[Mpi3-rma] Alternative RMA discussion

Sun Dec 13 00:28:56 CST 2009

Torsten,
        Thanks for taking the initiative in looking into whether the current spec can be modified to meet the desired requirements.
Some comments:

* If MPI_RMA_QUERY indicates that the system is cache coherent, it reduces the need for the user to call synchronization functions,
particularly if we leave it up to the application to know when the target memory is ready to be accessed.
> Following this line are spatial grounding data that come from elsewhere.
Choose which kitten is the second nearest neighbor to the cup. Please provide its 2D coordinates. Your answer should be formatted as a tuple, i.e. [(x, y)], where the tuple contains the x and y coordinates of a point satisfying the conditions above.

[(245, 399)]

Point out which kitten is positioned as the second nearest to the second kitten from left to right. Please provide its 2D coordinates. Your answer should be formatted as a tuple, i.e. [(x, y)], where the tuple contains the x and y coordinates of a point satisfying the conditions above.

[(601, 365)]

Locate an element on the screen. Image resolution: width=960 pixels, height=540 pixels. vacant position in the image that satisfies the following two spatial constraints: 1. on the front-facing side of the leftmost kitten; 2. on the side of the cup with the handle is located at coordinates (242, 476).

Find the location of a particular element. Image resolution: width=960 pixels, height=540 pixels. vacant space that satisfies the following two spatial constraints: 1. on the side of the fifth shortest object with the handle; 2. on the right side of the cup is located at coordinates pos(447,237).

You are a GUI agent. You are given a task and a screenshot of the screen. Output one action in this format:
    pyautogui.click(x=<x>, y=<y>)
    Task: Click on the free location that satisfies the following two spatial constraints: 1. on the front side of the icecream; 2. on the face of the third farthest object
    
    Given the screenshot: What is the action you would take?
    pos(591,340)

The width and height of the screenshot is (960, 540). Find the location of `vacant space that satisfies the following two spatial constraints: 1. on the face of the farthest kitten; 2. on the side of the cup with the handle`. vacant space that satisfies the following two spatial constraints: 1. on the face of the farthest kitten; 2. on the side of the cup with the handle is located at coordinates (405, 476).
Since one of the
criticisms of the current interface is too many synchronization functions, it may be worth looking into whether the synchronization
requirements can be relaxed in some way in the cache coherent case.

* In Dan Bonachea's paper on why MPI-2 RMA is not useful for implementing PGAS languages
(www.eecs.berkeley.edu/~bonachea/upc/bonachea-duell-mpi.pdf), he says that he can only use passive-target RMA because the target
cannot be expected to participate in the RMA. One of his complaints is that lock-unlock must be called separately for each target
process, which serializes accesses to multiple targets. This gets back to the issue of synchronization requirements.

* In the MPI_Win_create_local case, how would you communicate the MPI_Win object? It would need a new MPI_WIN datatype I think.
Also, does MPI_Win_create_local need a communicator argument?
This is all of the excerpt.